Matthew Colangelo was the third-highest official at the DOJ, earning an annual salary of $183,100, according to public salary records. He left the job to relocate to New York and be a senior counsel for Bragg, where he now earns a reduced salary of $180,000 a year, the city’s salary databaseshows.

His move from the prestigious post in Washington D.C. to a lower position in a district attorney office in New York has raised eyebrows from critics who say it is evidence that Biden’s administration had a hand in prosecuting Trump. 
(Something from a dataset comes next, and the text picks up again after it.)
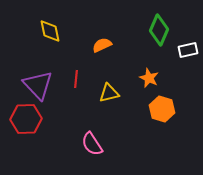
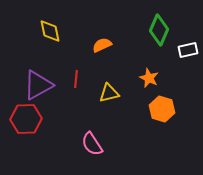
purple triangle: rotated 44 degrees clockwise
The prosecution of the former president has faced widespread criticism for being politically motivated, and the key role of a Biden administration official in it has added fuel to the fire. The lack of any immediate financial benefit for Colangelo further gives the appearance that he joined the office to politically damage Trump, who has long made clear that he intended to challenge Biden in 2024. 

When Colangelo announced his move to the New York office in December 2022, it was explicitly to focus on the office’s “most sensitive and high-profile white-collar investigation.” Bragg hailed Colangelo for having “the sound judgment and integrity needed to pursue justice against powerful people and institutions when they abuse their power.”

He appears to have left with the blessing of Merrick Garland, who gave a statement to the New York Times praising him on his way out the door for his “wise counsel and excellent judgment” during his time at DOJ. Now Garland is forced to deny any coordination after being accused on Capitol Hill of “dispatching Matthew Colangelo” to Manhattan.

“That is false. I did not dispatch Matthew Colangelo,” Garland said. “That is false.”

Garland said during his sworn testimony that he played no role in Colangelo getting the job, and furthermore that he has had no communication with Colangelo since he left. 

Colangelo is an overtly political figure. In 2018, during Trump’s first term, he was paid thousands of dollars by the Democratic National Committee for “political consulting,” Fox News reported last month. His wife, Anne Small, contributed thousands of dollars to Biden’s 2020 election campaign, Federal Election Commission records show.

Judge Juan Merchan, who had issued a controversial gag order on Trump, also donated to an anti-Trump political group. And Bragg, the lead prosecutor, campaigned for his office on “getting” Trump. 

A conservative watchdog group has sued for all records related to Trump while Colangelo was at the DOJ. The department failed to turn over the records for a public records request.

“No one leaves being the #3 at the Department of Justice to go work in a district attorney’s office–no matter which one it is,” said Gene Hamilton, the executive director of America First Legal. “There is no plausible explanation other than engagement in a coordinated campaign to target one man – President Trump.”

Though the move didn’t immediately benefit Colangelo, he has managed to morph from an unknown Democrat operative to one of the prosecutors who won a conviction against the former president. It is unclear whether Colangelo will remain in Bragg’s office after the case concludes.